◆ Task details ◆
Retype nothing except the lines below from the one with "Az élet változása a trauma feldolgozása után" through the one with "développement des compétences liées", exactly, with images left out.

::::

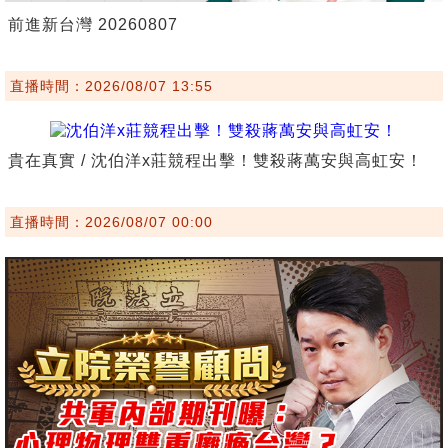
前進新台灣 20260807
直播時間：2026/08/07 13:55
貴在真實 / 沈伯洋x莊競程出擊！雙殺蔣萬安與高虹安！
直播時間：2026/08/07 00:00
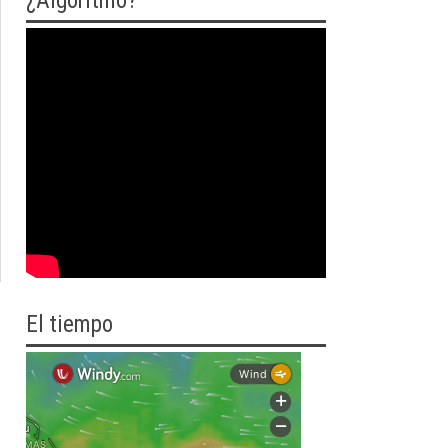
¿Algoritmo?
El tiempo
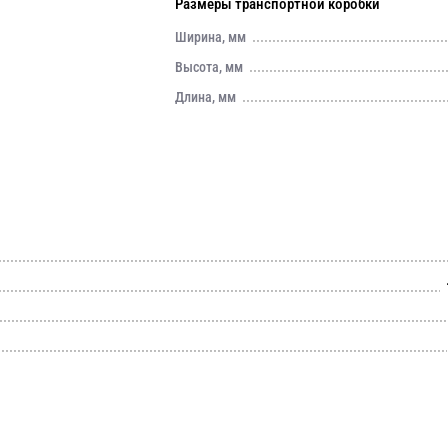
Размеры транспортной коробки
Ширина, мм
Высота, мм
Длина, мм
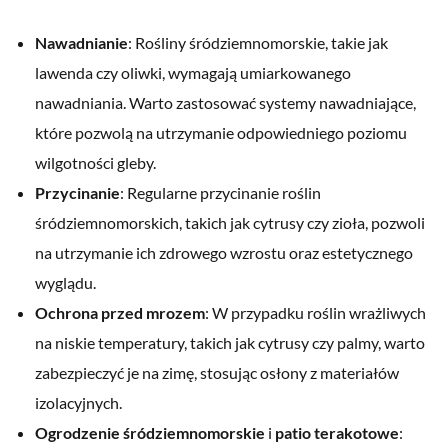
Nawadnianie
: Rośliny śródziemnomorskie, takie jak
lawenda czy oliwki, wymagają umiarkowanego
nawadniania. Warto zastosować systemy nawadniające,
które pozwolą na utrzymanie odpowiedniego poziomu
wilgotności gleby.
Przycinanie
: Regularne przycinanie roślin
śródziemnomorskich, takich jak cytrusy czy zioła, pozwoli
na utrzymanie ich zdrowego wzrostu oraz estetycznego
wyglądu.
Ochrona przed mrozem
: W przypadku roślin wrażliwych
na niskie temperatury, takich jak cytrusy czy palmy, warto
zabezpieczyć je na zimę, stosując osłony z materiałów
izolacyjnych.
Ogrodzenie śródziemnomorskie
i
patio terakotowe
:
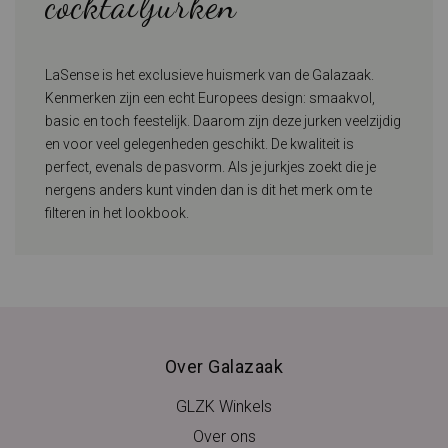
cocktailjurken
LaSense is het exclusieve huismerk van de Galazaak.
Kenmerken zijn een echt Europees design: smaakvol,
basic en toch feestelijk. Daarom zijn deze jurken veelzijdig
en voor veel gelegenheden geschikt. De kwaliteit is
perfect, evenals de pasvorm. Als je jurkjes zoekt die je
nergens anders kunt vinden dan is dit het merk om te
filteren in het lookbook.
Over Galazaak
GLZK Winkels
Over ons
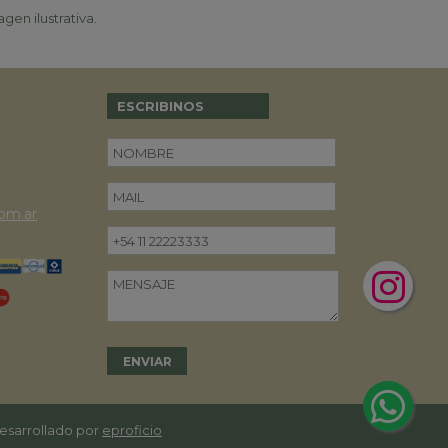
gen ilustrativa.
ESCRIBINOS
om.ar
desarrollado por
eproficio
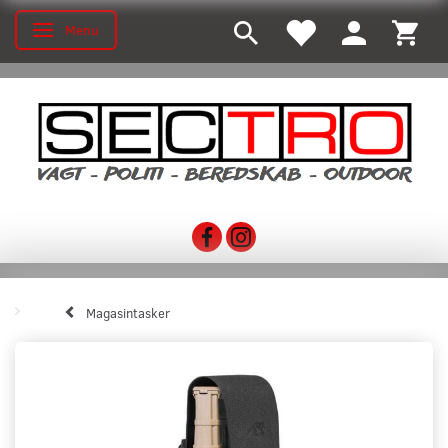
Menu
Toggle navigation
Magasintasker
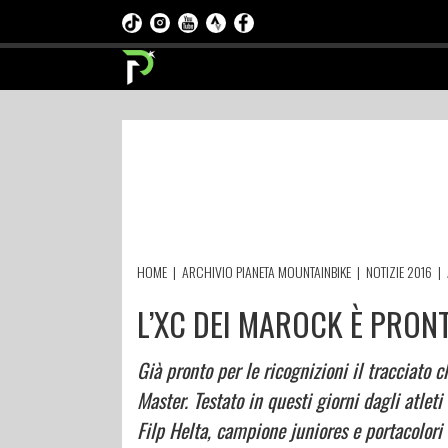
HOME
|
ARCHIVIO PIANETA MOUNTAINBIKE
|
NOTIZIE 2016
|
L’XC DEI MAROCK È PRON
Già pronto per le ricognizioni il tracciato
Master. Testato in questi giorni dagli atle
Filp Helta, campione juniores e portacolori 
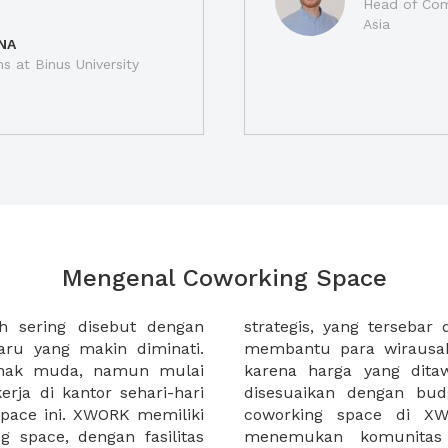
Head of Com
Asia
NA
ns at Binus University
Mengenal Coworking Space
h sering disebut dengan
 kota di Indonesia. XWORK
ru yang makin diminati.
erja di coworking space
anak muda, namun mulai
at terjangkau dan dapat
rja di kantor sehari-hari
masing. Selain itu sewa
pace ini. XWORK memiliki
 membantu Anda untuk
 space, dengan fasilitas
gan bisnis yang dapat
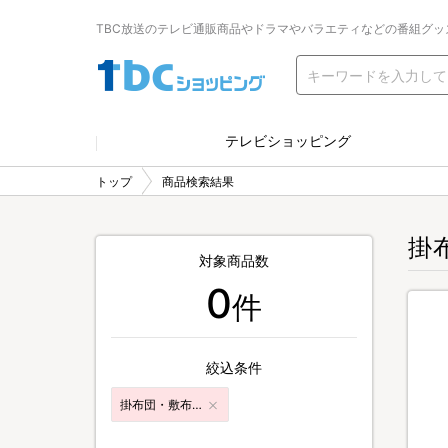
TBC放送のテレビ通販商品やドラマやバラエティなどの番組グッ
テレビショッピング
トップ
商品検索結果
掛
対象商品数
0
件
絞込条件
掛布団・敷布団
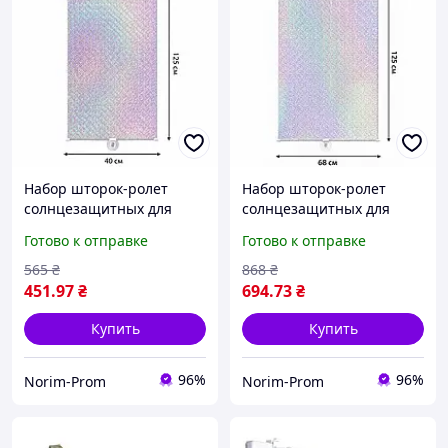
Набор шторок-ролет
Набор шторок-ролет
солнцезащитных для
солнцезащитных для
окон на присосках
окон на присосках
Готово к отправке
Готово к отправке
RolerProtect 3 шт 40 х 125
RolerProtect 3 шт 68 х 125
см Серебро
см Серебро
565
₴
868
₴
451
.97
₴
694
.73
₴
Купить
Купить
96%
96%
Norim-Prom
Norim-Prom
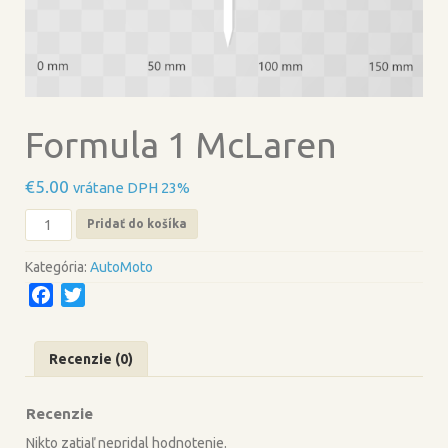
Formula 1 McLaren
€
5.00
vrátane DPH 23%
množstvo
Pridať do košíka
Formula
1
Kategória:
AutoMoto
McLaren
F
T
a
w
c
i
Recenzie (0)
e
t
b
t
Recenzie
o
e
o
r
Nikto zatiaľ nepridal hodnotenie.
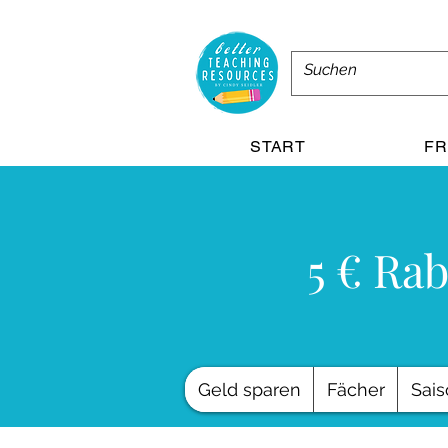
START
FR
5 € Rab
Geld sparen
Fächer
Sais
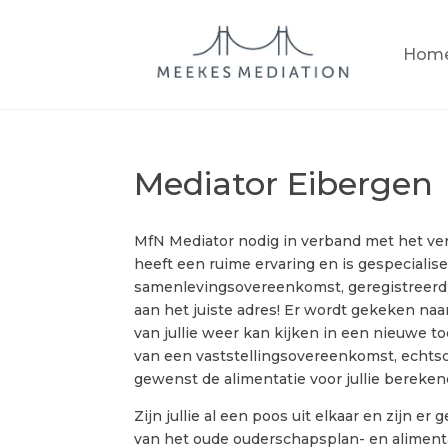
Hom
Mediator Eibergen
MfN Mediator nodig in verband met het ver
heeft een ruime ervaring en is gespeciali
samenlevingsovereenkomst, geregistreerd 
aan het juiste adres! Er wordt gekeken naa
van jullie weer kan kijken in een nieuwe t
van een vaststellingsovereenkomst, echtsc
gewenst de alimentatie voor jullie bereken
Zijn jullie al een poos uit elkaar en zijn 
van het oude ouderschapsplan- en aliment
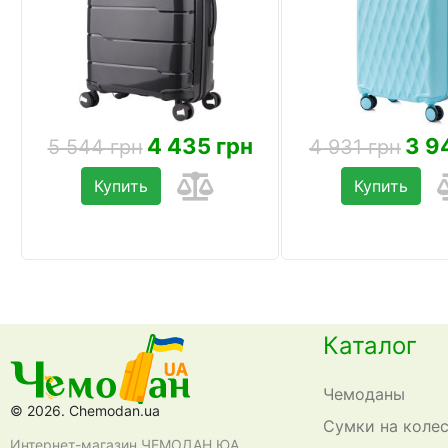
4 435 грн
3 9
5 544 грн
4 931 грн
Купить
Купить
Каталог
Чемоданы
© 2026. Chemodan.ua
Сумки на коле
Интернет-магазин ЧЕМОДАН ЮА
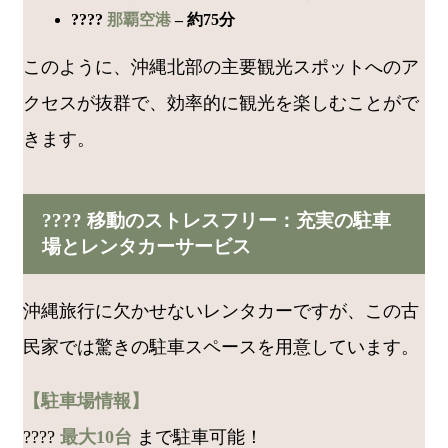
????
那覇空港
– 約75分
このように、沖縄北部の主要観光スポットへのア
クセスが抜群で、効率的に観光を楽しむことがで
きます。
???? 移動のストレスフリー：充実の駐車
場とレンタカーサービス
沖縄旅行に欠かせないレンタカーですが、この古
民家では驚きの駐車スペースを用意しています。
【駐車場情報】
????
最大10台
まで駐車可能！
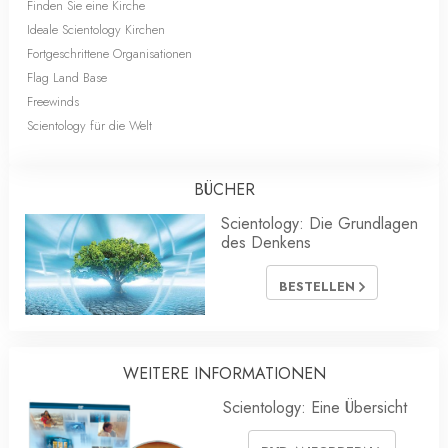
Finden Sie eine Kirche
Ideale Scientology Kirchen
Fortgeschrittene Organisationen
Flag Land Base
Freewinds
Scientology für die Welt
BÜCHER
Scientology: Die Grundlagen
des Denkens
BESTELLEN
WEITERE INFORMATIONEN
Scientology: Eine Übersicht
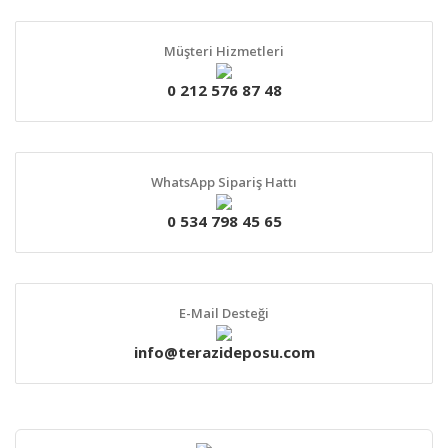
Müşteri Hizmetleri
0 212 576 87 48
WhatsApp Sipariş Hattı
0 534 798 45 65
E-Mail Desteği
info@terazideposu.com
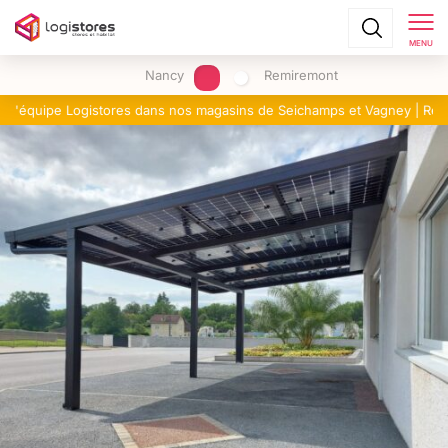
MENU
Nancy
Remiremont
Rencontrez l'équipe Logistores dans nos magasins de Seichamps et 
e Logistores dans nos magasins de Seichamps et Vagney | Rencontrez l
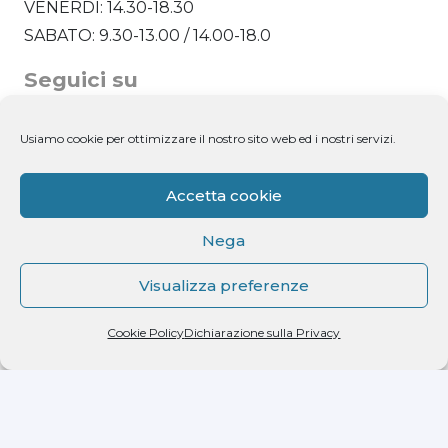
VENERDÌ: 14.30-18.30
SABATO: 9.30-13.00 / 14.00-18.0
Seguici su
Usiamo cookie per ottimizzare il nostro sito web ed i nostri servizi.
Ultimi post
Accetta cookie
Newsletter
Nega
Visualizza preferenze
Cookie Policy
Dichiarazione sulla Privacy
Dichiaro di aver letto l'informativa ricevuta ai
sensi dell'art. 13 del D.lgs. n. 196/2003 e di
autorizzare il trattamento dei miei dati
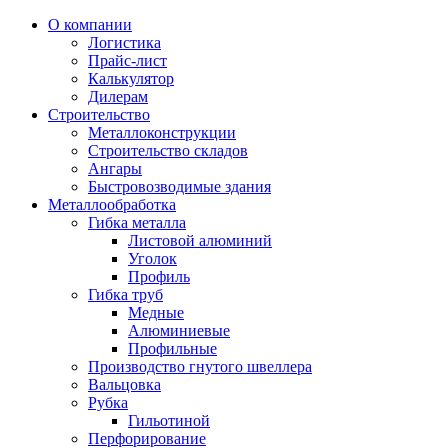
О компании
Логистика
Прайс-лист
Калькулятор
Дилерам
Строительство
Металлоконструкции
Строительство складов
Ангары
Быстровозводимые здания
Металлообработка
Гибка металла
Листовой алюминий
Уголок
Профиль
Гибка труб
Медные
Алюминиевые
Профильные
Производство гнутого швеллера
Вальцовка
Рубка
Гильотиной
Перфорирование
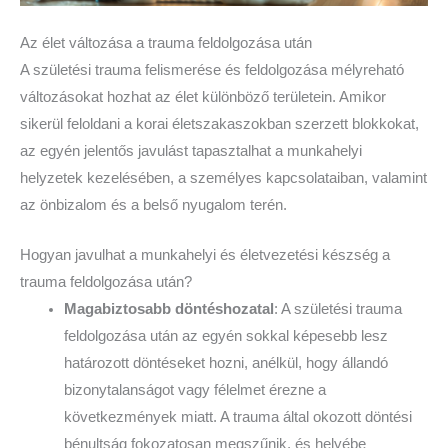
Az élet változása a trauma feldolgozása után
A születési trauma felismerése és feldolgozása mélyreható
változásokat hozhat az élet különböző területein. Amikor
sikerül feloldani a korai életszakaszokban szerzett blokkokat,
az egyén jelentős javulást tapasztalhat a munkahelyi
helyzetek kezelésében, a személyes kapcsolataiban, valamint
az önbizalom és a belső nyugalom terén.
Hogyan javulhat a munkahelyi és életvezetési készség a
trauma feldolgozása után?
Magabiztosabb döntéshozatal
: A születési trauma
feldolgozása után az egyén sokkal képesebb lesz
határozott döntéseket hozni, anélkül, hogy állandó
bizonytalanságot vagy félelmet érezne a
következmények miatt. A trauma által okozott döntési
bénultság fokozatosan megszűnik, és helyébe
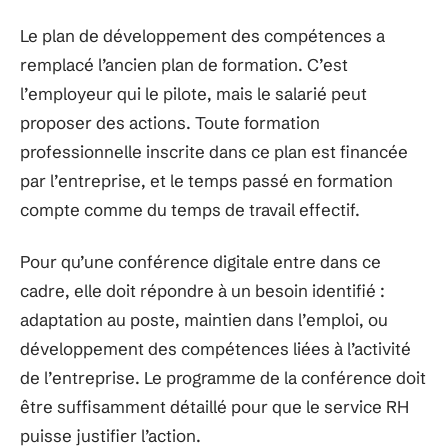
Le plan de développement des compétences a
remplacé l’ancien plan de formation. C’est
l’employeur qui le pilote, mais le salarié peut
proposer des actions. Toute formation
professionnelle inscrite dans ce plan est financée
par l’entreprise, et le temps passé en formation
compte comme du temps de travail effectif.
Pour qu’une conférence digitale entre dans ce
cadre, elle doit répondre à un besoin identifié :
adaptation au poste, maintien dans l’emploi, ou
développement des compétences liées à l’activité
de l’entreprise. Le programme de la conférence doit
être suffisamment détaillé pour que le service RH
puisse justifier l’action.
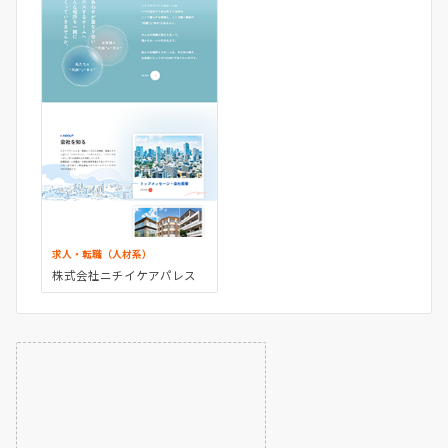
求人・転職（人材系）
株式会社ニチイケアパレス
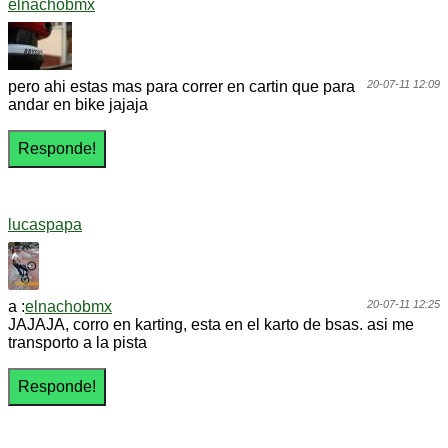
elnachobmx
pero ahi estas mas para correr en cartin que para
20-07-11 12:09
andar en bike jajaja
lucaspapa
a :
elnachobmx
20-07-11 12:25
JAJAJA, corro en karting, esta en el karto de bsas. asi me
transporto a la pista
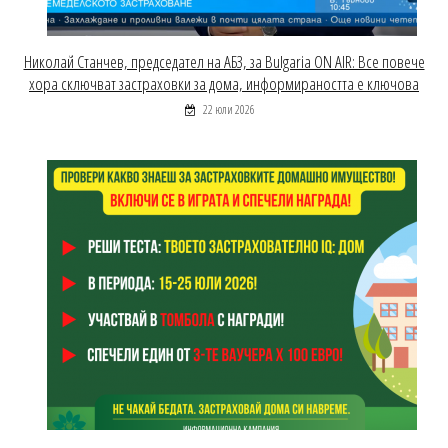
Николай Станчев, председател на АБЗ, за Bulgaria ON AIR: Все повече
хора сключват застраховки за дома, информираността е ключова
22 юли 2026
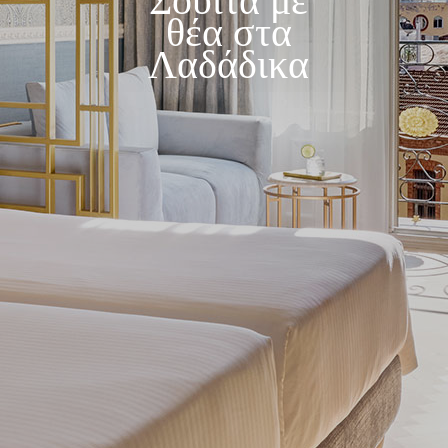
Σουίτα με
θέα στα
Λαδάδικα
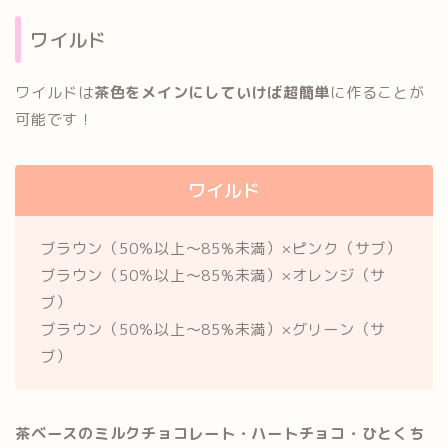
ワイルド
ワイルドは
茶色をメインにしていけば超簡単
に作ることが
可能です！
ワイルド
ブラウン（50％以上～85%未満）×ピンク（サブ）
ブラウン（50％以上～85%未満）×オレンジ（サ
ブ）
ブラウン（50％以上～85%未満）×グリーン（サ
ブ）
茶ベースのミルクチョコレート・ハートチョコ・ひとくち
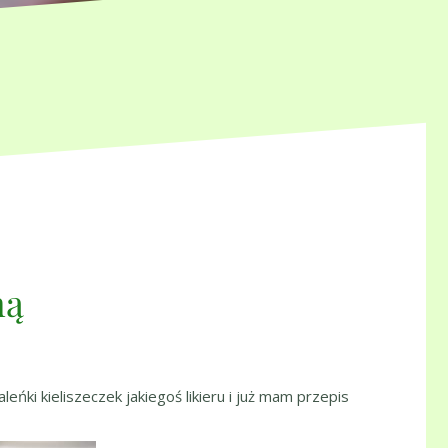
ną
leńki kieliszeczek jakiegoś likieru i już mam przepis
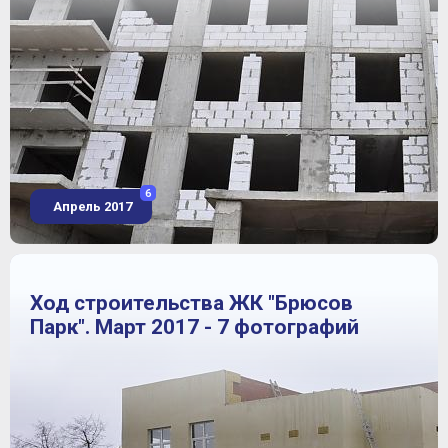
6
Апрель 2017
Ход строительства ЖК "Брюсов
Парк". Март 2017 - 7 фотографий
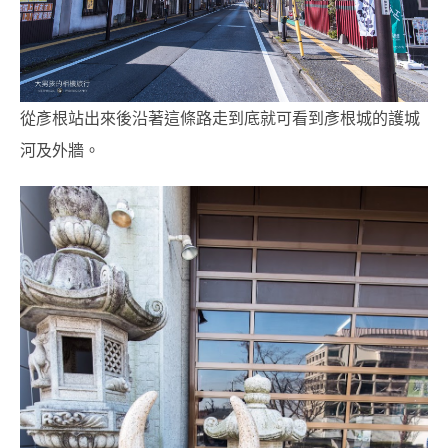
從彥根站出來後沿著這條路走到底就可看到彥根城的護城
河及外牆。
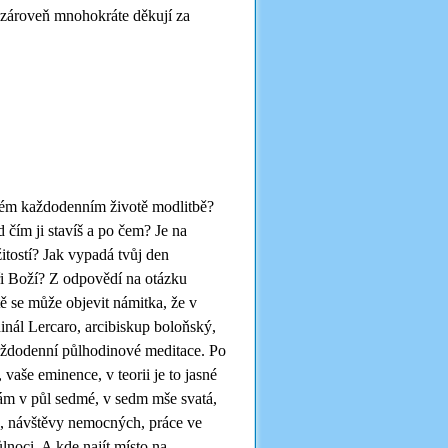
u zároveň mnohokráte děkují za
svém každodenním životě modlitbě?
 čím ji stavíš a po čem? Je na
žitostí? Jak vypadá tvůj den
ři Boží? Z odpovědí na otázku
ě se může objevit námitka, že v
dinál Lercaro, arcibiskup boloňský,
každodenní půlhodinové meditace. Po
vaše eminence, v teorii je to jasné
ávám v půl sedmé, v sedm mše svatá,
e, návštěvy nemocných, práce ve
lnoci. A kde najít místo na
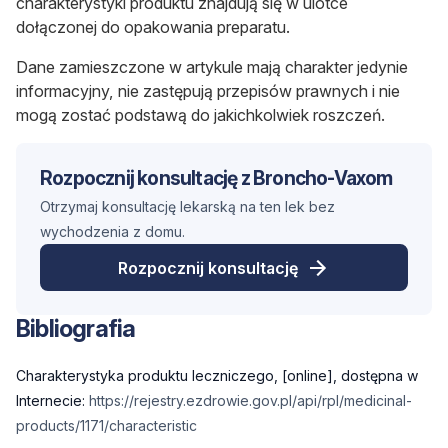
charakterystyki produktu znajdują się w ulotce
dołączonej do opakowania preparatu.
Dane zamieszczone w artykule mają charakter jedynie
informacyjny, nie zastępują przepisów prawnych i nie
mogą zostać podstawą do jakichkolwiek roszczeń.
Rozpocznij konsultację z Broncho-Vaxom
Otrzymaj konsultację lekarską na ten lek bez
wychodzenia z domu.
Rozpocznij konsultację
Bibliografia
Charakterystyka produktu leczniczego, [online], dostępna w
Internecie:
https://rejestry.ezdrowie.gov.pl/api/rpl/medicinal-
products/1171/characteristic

::::

◆ Exercise answer ◆
Az élet változása a trauma feldolgozása után
A születési trauma felismerése és feldolgozása mélyreható
változásokat hozhat az élet különböző területein. Amikor
sikerül feloldani a korai életszakaszokban szerzett blokkokat,
az egyén jelentős javulást tapasztalhat a munkahelyi
helyzetek kezelésében, a személyes kapcsolataiban, valamint
az önbizalom és a belső nyugalom terén.
Hogyan javulhat a munkahelyi és életvezetési készség a
trauma feldolgozása után?
Magabiztosabb döntéshozatal
: A születési trauma
feldolgozása után az egyén sokkal képesebb lesz
határozott döntéseket hozni, anélkül, hogy állandó
bizonytalanságot vagy félelmet érezne a
következmények miatt. A trauma által okozott döntési
bénultság fokozatosan megszűnik, és helyébe
Le plan de développement des compétences a
remplacé l’ancien plan de formation. C’est
l’employeur qui le pilote, mais le salarié peut
proposer des actions. Toute formation
professionnelle inscrite dans ce plan est financée
par l’entreprise, et le temps passé en formation
compte comme du temps de travail effectif.
Pour qu’une conférence digitale entre dans ce
cadre, elle doit répondre à un besoin identifié :
adaptation au poste, maintien dans l’emploi, ou
développement des compétences liées à l’activité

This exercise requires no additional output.